8-過去編・終わりは、何も言わずにやってくる
十二月下旬。
その朝は、やけに寒かった。
窓の外には、前夜の雨が凍りついたような光の粒が浮かんでいた。
圭太は早めに目を覚ましていて、キッチンでコーヒーを淹れていた。
芳ばしい香りとともに、いつも通りの声が聞こえる。
「莉子、今日は何時から? 送ろうか?」
「ううん、大丈夫。圭太は出張、今日からだよね?」
「うん、三日間。向こうのファンドと顔合わせしてくる」
彼の言葉には、何の曇りもなかった。
シャツに腕を通す仕草。香水をつけるタイミング。スマートフォンを胸ポケットに入れる音。
すべてが、いつもと同じように見えた。
けれど――
莉子は、彼の荷物が少ないことに気づいた。
いつもなら使う黒のスーツケースが、玄関に見当たらない。
「あれ、キャリーは?」
「向こうに直送してある。手ぶらのほうが動きやすくてさ」
答えは自然だった。
だけど、わずかに間があった。
コートを着る前、圭太は玄関に立ち、莉子を振り返った。
「……行ってくるね」
「うん、気をつけて。終わったら連絡して」
「もちろん。……莉子」
「ん?」
「今までで、いちばん幸せだった。

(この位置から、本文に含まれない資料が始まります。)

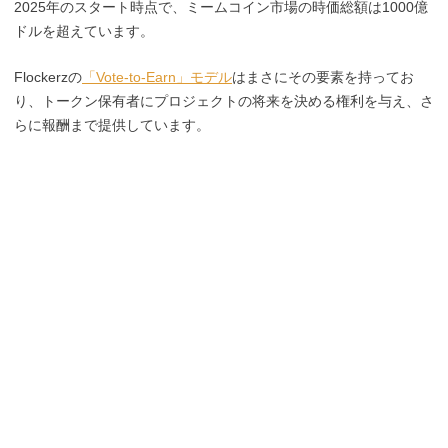
2025年のスタート時点で、ミームコイン市場の時価総額は1000億
ドルを超えています。
Flockerzの
「Vote-to-Earn」モデル
はまさにその要素を持ってお
り、トークン保有者にプロジェクトの将来を決める権利を与え、さ
らに報酬まで提供しています。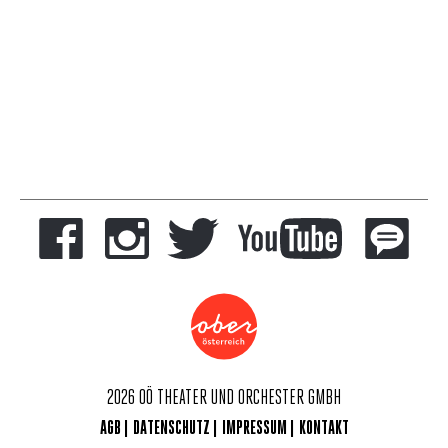
2026 OÖ THEATER UND ORCHESTER GMBH
AGB
DATENSCHUTZ
IMPRESSUM
KONTAKT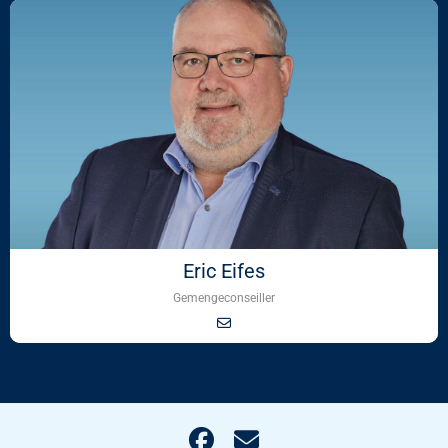
Eric Eifes
Gemengeconseiller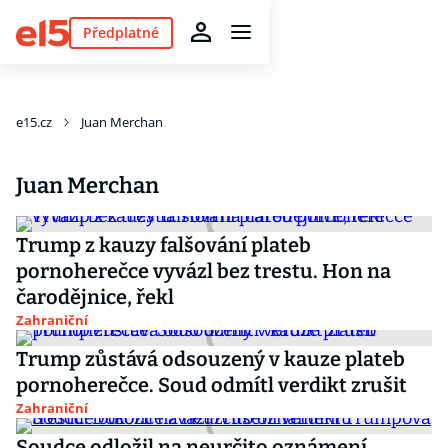
Předplatné
e15.cz
Juan Merchan
Juan Merchan
Trump z kauzy falšování plateb
pornoherečce vyvázl bez trestu. Hon na
čarodějnice, řekl
Zahraniční
Trump zůstává odsouzený v kauze plateb
pornoherečce. Soud odmítl verdikt zrušit
Zahraniční
Soudce odložil na neurčito oznámení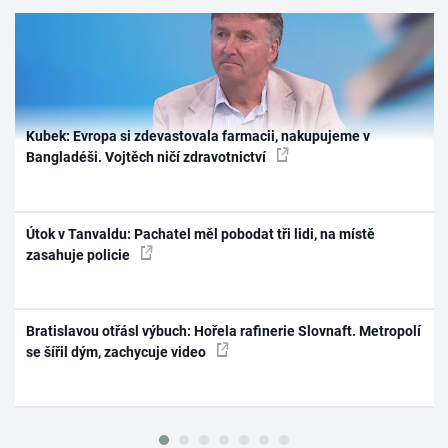
Kubek: Evropa si zdevastovala farmacii, nakupujeme v
Bangladéši. Vojtěch ničí zdravotnictví
Útok v Tanvaldu: Pachatel měl pobodat tři lidi, na místě
zasahuje policie
Bratislavou otřásl výbuch: Hořela rafinerie Slovnaft. Metropolí
se šířil dým, zachycuje video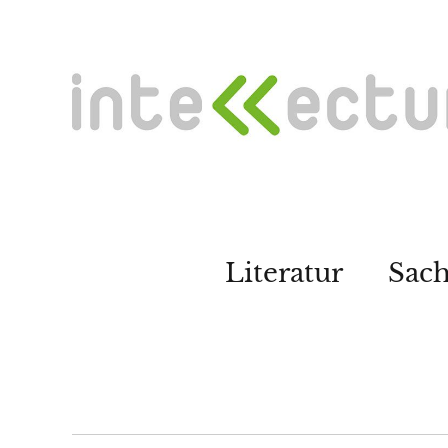
Literatur
Sac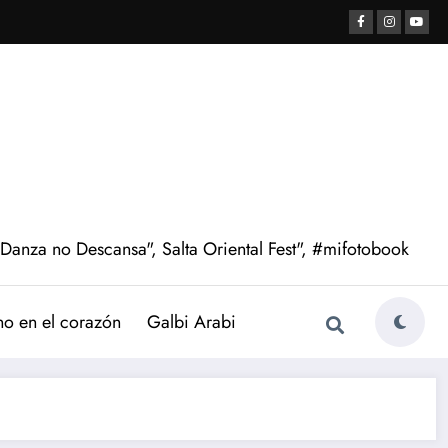
 Danza no Descansa", Salta Oriental Fest", #mifotobook
no en el corazón
Galbi Arabi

ほんとに、ありがとう」
その言葉が、なぜか妙に“終わりの挨拶”のように聞こえた。
だから、莉子は少し笑ってみせた。
「なに、それ。帰ってきたら、ちゃんと続きを言ってよ」
「うん」
それが、最後の会話だった。
その日の午後。
莉子は仕事の合間にスマートフォンを開き、圭太にチャットを送った。
”無事着いた?”
既読はつかない。
仕事中かもしれない。打ち合わせ中かもしれない。
夜になっても返信はなく、既読もつかない。
”電話してもいい?”
鳴らしたコールは、三回で切れた。
留守番電話にすら繋がらなかった。
莉子の指先に、冷たいものが滲みはじめた。
次の日。
圭太の会社に電話をかけると、「そのような人物は現在在籍しておりません」と事務的な声が返ってきた。

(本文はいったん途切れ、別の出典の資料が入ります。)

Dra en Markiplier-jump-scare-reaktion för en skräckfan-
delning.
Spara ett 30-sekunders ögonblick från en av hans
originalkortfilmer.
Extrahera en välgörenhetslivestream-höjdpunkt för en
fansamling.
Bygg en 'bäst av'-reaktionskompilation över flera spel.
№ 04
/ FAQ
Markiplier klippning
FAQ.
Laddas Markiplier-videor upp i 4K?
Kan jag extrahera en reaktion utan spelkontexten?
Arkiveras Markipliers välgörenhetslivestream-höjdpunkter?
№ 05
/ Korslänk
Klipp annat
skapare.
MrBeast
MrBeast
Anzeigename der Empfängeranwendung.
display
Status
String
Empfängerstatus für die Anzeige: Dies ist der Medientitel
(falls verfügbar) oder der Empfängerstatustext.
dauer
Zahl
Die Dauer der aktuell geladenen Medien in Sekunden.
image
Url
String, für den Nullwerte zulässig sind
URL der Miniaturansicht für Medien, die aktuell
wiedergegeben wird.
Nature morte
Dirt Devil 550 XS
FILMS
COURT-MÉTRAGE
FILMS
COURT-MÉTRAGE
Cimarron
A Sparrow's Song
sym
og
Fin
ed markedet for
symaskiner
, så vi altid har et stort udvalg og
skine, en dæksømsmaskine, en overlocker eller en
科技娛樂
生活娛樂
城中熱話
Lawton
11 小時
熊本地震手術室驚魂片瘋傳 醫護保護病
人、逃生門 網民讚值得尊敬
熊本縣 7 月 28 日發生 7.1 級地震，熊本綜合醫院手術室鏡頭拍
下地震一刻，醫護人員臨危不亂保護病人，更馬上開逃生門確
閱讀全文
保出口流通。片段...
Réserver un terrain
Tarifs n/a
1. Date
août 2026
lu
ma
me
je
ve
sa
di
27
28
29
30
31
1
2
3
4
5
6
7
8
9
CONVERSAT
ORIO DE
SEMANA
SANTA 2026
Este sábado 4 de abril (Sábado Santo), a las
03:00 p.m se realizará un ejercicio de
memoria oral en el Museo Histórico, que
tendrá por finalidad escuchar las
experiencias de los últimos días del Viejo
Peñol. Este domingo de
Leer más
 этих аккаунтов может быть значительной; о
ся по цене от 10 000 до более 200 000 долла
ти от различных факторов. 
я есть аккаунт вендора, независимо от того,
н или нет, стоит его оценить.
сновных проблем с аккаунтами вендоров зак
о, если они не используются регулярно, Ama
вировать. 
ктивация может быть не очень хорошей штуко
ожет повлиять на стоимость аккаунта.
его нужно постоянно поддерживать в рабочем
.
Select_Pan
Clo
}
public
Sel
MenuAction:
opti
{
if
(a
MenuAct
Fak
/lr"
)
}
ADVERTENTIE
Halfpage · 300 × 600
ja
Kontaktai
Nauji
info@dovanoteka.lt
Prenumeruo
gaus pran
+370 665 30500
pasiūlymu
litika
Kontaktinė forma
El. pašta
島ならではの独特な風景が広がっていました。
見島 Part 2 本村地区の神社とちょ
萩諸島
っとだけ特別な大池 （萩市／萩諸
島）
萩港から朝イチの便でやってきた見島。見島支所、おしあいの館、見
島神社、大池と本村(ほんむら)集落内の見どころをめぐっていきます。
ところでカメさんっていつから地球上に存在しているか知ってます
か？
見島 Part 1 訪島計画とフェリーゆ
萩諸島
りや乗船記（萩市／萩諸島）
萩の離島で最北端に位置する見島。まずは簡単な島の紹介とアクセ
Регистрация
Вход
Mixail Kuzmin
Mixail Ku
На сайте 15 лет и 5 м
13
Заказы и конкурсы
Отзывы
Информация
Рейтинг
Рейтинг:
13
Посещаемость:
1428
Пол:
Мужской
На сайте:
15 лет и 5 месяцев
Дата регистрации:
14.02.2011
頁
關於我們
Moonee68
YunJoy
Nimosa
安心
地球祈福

「出張でそちらに行っているはずですが」と食い下がっても、「お調べしましたが、該当者はいません」と繰り返すだけだった。
心臓の鼓動が、はっきりと耳に響く。
呼吸が浅くなり、視界の色が褪せていく。
――そんなはずない。
つい昨日、笑っていたのに。
コーヒーの香りも、指先のぬくもりも、本物だったはずなのに。
莉子はソファに崩れ落ちた。
ふと目に入った、指にはめたままの“約束の指輪”。
それを外す勇気もなく、彼女はただ呆然と、呼吸を繰り返していた。
まるで、その日だけ空気が止まってしまったかのように。